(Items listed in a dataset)
+++++

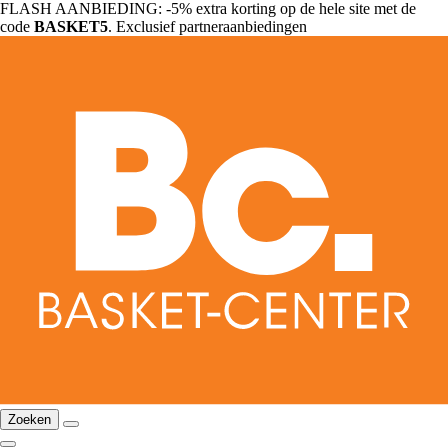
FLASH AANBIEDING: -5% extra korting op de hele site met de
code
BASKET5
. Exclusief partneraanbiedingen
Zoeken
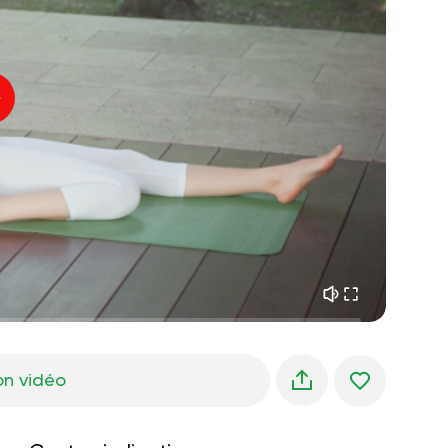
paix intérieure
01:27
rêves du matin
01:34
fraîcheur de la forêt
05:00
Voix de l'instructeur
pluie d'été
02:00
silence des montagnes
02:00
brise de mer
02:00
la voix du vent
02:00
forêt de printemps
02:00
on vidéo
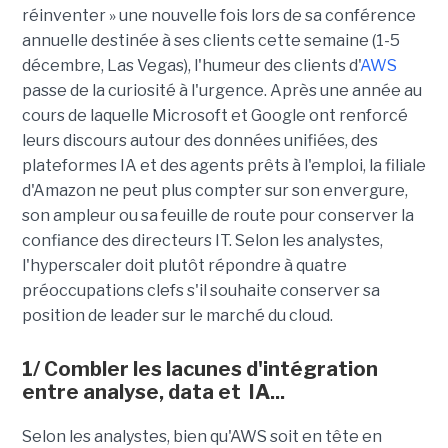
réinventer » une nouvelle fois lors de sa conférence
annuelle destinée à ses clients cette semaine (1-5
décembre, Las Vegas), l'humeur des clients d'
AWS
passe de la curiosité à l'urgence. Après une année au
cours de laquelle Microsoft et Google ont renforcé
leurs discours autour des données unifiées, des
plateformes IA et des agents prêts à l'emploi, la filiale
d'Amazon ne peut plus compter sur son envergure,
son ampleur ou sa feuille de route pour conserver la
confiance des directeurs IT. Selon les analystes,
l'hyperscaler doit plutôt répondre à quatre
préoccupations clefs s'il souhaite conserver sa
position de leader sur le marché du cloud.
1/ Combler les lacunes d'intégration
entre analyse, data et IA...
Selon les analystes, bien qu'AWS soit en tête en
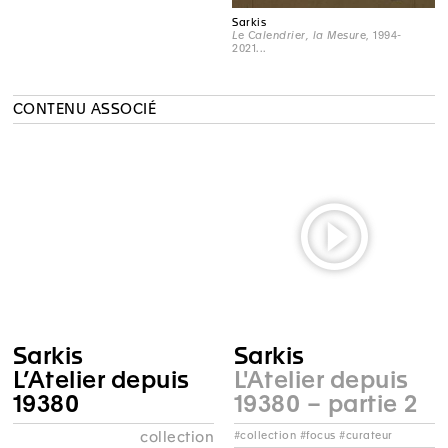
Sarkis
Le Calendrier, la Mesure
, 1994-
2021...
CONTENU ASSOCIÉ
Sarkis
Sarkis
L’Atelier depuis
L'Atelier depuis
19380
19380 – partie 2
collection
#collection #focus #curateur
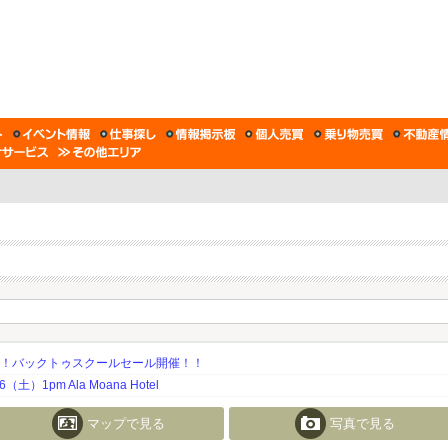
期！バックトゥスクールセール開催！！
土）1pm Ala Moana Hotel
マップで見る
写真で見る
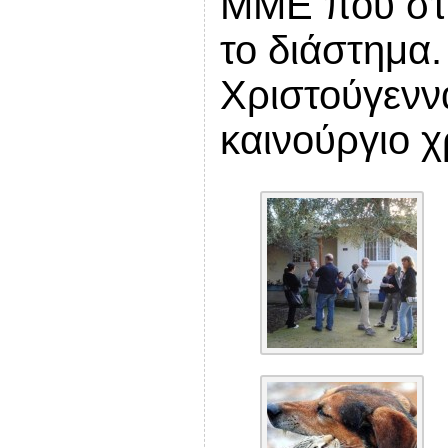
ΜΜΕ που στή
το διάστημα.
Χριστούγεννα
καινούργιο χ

+++++

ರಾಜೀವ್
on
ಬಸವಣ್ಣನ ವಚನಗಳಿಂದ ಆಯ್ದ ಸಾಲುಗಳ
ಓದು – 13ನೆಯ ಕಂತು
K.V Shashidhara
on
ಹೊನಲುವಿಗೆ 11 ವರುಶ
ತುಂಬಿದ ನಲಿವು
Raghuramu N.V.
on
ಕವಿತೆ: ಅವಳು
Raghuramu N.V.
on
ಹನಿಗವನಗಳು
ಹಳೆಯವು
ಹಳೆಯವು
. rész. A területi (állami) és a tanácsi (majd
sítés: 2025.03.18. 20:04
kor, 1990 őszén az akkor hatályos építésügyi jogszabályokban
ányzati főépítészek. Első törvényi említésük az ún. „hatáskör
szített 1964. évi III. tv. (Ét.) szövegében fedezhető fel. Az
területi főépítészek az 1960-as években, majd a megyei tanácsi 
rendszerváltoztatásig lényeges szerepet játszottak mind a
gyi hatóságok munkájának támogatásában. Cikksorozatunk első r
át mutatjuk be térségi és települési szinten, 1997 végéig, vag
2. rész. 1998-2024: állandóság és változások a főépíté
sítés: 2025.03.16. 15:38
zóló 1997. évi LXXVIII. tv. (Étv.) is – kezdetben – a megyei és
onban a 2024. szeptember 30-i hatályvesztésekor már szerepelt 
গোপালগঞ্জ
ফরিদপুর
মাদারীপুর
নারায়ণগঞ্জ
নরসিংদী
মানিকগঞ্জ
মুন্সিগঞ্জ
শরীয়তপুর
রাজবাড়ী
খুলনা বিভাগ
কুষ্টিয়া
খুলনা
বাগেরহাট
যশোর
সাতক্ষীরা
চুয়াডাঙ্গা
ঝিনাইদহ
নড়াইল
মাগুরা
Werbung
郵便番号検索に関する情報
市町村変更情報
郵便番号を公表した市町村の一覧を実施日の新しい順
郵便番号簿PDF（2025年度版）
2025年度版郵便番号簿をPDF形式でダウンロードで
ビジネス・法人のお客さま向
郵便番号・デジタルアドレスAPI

+++++

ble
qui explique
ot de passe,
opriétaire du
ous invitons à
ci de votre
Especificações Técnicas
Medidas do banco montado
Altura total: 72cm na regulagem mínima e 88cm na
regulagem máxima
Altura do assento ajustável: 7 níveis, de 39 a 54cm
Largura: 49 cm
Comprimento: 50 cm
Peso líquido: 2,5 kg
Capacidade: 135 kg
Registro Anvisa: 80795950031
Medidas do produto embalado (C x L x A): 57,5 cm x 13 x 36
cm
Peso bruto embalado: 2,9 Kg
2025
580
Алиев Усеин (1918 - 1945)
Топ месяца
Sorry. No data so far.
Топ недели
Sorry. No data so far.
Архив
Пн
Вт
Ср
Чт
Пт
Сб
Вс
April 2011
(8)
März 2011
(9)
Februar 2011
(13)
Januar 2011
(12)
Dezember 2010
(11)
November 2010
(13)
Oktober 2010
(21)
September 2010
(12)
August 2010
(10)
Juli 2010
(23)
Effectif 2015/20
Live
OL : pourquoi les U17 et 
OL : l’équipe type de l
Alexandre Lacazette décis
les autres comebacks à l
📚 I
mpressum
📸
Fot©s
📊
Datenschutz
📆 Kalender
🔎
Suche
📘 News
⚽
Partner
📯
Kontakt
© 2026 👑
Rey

+++++

Output exactly the lines above that lie between the line with "FLASH AANBIEDING: -5%" and the line with "confiance des directeurs", those two lines included, and no pictures.

FLASH AANBIEDING: -5% extra korting op de hele site met de
code
BASKET5
. Exclusief partneraanbiedingen
Zoeken
paix intérieure
01:27
rêves du matin
01:34
fraîcheur de la forêt
05:00
Voix de l'instructeur
pluie d'été
02:00
silence des montagnes
02:00
brise de mer
02:00
la voix du vent
02:00
forêt de printemps
02:00
on vidéo
réinventer » une nouvelle fois lors de sa conférence
annuelle destinée à ses clients cette semaine (1-5
décembre, Las Vegas), l'humeur des clients d'
AWS
passe de la curiosité à l'urgence. Après une année au
cours de laquelle Microsoft et Google ont renforcé
leurs discours autour des données unifiées, des
plateformes IA et des agents prêts à l'emploi, la filiale
d'Amazon ne peut plus compter sur son envergure,
son ampleur ou sa feuille de route pour conserver la
confiance des directeurs IT. Selon les analystes,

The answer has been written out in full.